Who: Cuddlefishes (Neal, Garrus, and their bromance). And Regina, in the end. What: Doing a run for groceries and beer leads to getting run over. But they waste beer not. When: Tonight! Where: Generic Grocery Store Rating/Warnings: Mild violence, blood, language, beer. Status: Complete!
A thrilling trip to the grocery store, that’s how Neal was spending his evening with Garrus. Mostly, the objective was BEER RUN scrawled out in neon letters, but his brofessor also had to pick up a few items here and there for the lady. Which was fine, Neal understood. He’d happily gone to the bakery to con himself a free cookie or two while Garrus filled the basket with tofu, vegetarian chicken nuggets, and lots of random fruit like...clementines, or whatever. Not too many items but enough to help fill Cindy’s fridge, and Neal only managed one ‘don’t forget the condoms and lube’ quip before going about on his way.
The checkout line was kind of long, but by the time they got through it, Neal had the cases of beer and Garrus had the rest of the groceries. Out back to the parking lot and this? This was actually kind of normal. This was good. He wasn’t even thinking about what a quagmire his head was, since having his father in there sort of wrecked the place like a Category 5 hurricane would. A moment of peace was appreciated.
“Where’d we park again?” he asked, squinting out toward the rows of cars. How come it was so easy to forget?
By now he knew Cindy’s food selections like the back of his hand - they were often so bizarre that he couldn’t forget, and while Garrus was horrible in the art of romancing with ‘smooth moves,’ he was known for good memory and an eye for detail. He knew the quirks, the habits, the peeves, and the likes of his deadly lady friend.
Because obviously the bag of meatballs and meaty pizza rolls were for him, alright? Manly snacks for a manly night.
“Back there,” Garrus said, motioning his head over to the back row - it was getting late, not a lot of cars were in the lot anymore, and his new ride (something a little dinky, but the glass was bulletproof) was in the distance. With his fingers hooked through the plastic bags, he led the way - the coast was clear at first. “Bet you missed something as boring as groceries, didn’t you?”
A black SUV turned the corner sharply, headlights off to avoid immediate attention - but the wheels screeched against the cement, rubber burning, as it went for the two men, full-force.

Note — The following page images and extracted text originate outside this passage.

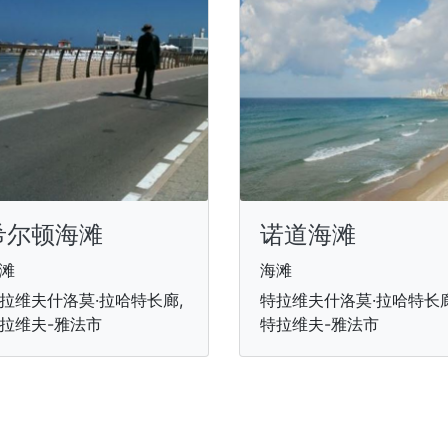
希尔顿海滩
诺道海滩
滩
海滩
拉维夫什洛莫·拉哈特长廊,
特拉维夫什洛莫·拉哈特长廊
拉维夫-雅法市
特拉维夫-雅法市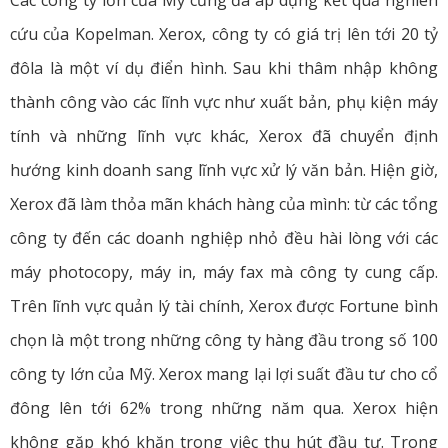
Các công ty lớn của Mỹ cũng đã áp dụng kết quả nghiên
cứu của Kopelman. Xerox, công ty có giá trị lên tới 20 tỷ
đôla là một ví dụ điển hình. Sau khi thâm nhập không
thành công vào các lĩnh vực như xuất bản, phụ kiện máy
tính và những lĩnh vực khác, Xerox đã chuyển định
hướng kinh doanh sang lĩnh vực xử lý văn bản. Hiện giờ,
Xerox đã làm thỏa mãn khách hàng của mình: từ các tổng
công ty đến các doanh nghiệp nhỏ đều hài lòng với các
máy photocopy, máy in, máy fax mà công ty cung cấp.
Trên lĩnh vực quản lý tài chính, Xerox được Fortune bình
chọn là một trong những công ty hàng đầu trong số 100
công ty lớn của Mỹ. Xerox mang lại lợi suất đầu tư cho cổ
đông lên tới 62% trong những năm qua. Xerox hiện
không gặp khó khăn trong việc thu hút đầu tư. Trong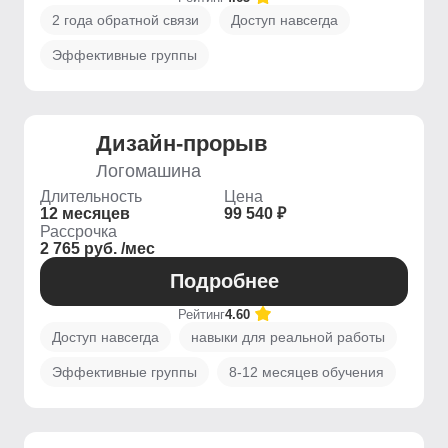
2 года обратной связи
Доступ навсегда
Эффективные группы
Дизайн-прорыв
Логомашина
Длительность
Цена
12 месяцев
99 540 ₽
Рассрочка
2 765 руб. /мес
Подробнее
Рейтинг
4.60
Доступ навсегда
навыки для реальной работы
Эффективные группы
8-12 месяцев обучения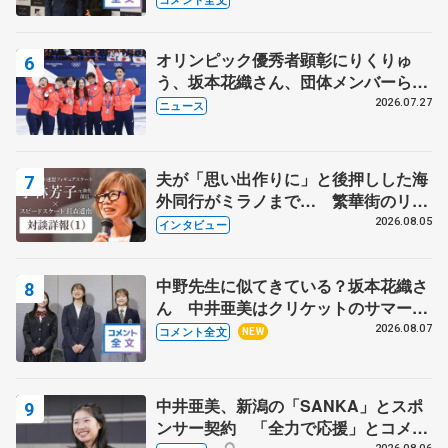
野村忠宏さんと和気あいあい
オリンピック優秀者顕彰にりくりゅ
う、坂本花織さん、団体メンバーら
8月7日に文科省が表彰式、ブルーノ・
2026.07.27
ニュース
マルコット、中野園子らコーチも
夫が「思い出作りに」と後押しした海
外同行がミラノまで… 繁華街のリン
クでは不良のお兄さんも味方に 小林
2026.08.05
インタビュー
芳子さんが振り返るスケート人生
中野先生に似てきている？坂本花織さ
ん 中井亜美はクリケットのサマーキ
ャンプに 島田麻央はたくさん試合に
2026.08.07
コメント全文
NEW
出て国際大会へ【文部科学省スポーツ
表彰式】
中井亜美、新潟の「SANKA」とスポ
ンサー契約 「全力で応援」とコメン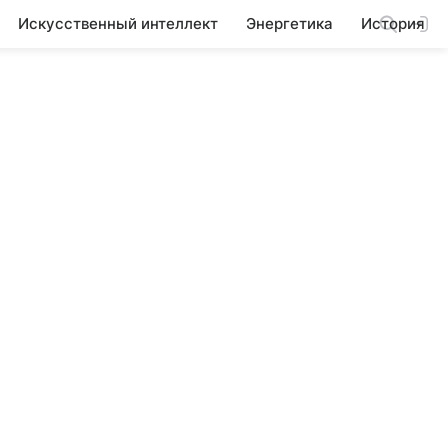
Искусственный интеллект
Энергетика
История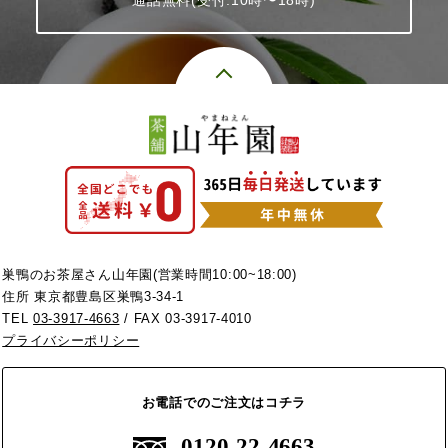
巣鴨のお茶屋さん山年園(営業時間10:00~18:00)
住所 東京都豊島区巣鴨3-34-1
TEL
03-3917-4663
/ FAX 03-3917-4010
プライバシーポリシー
お電話でのご注文はコチラ
0120-22-4663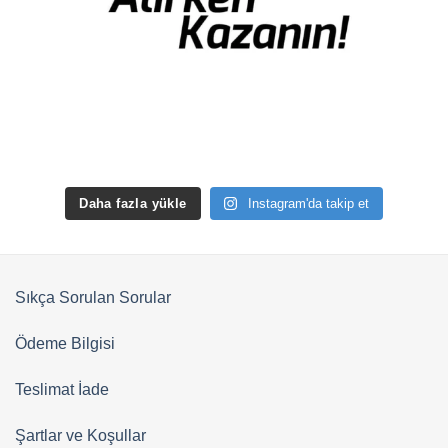
Daha fazla yükle
Instagram'da takip et
Sıkça Sorulan Sorular
Ödeme Bilgisi
Teslimat İade
Şartlar ve Koşullar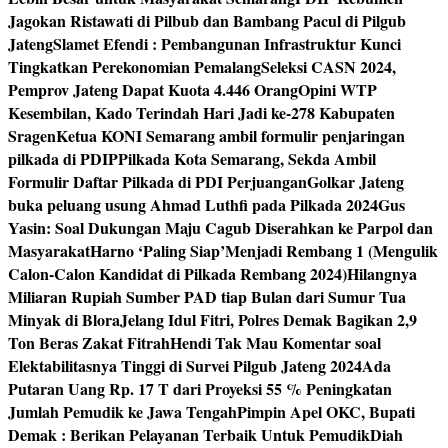
Jagokan Ristawati di Pilbub dan Bambang Pacul di Pilgub
Jateng
Slamet Efendi : Pembangunan Infrastruktur Kunci
Tingkatkan Perekonomian Pemalang
Seleksi CASN 2024,
Pemprov Jateng Dapat Kuota 4.446 Orang
Opini WTP
Kesembilan, Kado Terindah Hari Jadi ke-278 Kabupaten
Sragen
Ketua KONI Semarang ambil formulir penjaringan
pilkada di PDIP
Pilkada Kota Semarang, Sekda Ambil
Formulir Daftar Pilkada di PDI Perjuangan
Golkar Jateng
buka peluang usung Ahmad Luthfi pada Pilkada 2024
Gus
Yasin: Soal Dukungan Maju Cagub Diserahkan ke Parpol dan
Masyarakat
Harno ‘Paling Siap’Menjadi Rembang 1 (Mengulik
Calon-Calon Kandidat di Pilkada Rembang 2024)
Hilangnya
Miliaran Rupiah Sumber PAD tiap Bulan dari Sumur Tua
Minyak di Blora
Jelang Idul Fitri, Polres Demak Bagikan 2,9
Ton Beras Zakat Fitrah
Hendi Tak Mau Komentar soal
Elektabilitasnya Tinggi di Survei Pilgub Jateng 2024
Ada
Putaran Uang Rp. 17 T dari Proyeksi 55 % Peningkatan
Jumlah Pemudik ke Jawa Tengah
Pimpin Apel OKC, Bupati
Demak : Berikan Pelayanan Terbaik Untuk Pemudik
Diah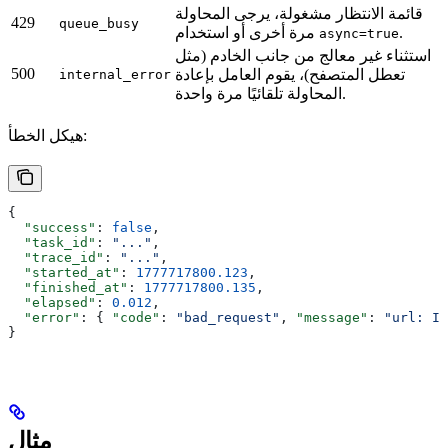
قائمة الانتظار مشغولة، يرجى المحاولة
429
queue_busy
.
مرة أخرى أو استخدام
async=true
استثناء غير معالج من جانب الخادم (مثل
500
تعطل المتصفح)، يقوم العامل بإعادة
internal_error
المحاولة تلقائيًا مرة واحدة.
هيكل الخطأ:
{
  "success"
: 
false
,
  "task_id"
: 
"..."
,
  "trace_id"
: 
"..."
,
  "started_at"
: 
1777717800.123
,
  "finished_at"
: 
1777717800.135
,
  "elapsed"
: 
0.012
,
  "error"
: { 
"code"
: 
"bad_request"
, 
"message"
: 
"url: In
}
مثال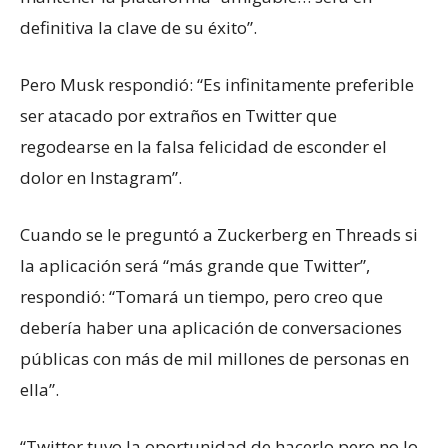
definitiva la clave de su éxito”.
Pero Musk respondió: “Es infinitamente preferible
ser atacado por extraños en Twitter que
regodearse en la falsa felicidad de esconder el
dolor en Instagram”.
Cuando se le preguntó a Zuckerberg en Threads si
la aplicación será “más grande que Twitter”,
respondió: “Tomará un tiempo, pero creo que
debería haber una aplicación de conversaciones
públicas con más de mil millones de personas en
ella”.
“Twitter tuvo la oportunidad de hacerlo pero no lo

“Actually, I kind of did,” Neal chuckled ruefully, fingers curling tighter around the handles of the beer cases. “I feel like I need to make an extra run to the store, to help re-stock Regina’s fridge. She has hungry piranhas eating all her food, though at least the magic brigade is gone from downstairs.” Still. He wanted to repay her somehow, and not just by doing her boring paperwork or fixing her toilets. Like, legit do her a favor and -
Something was weird. Years and years of criminal life taught him how to watch both his front and his back at the time same, which was why a sixth sense of doom was sort of tripped even before he heard the screech of tires. Without thinking, he dropped the beer (god, did it bust open?? Hopefully not!) and acted on instinct, giving Garrus a hard shove out of the way - but it was too late for Neal.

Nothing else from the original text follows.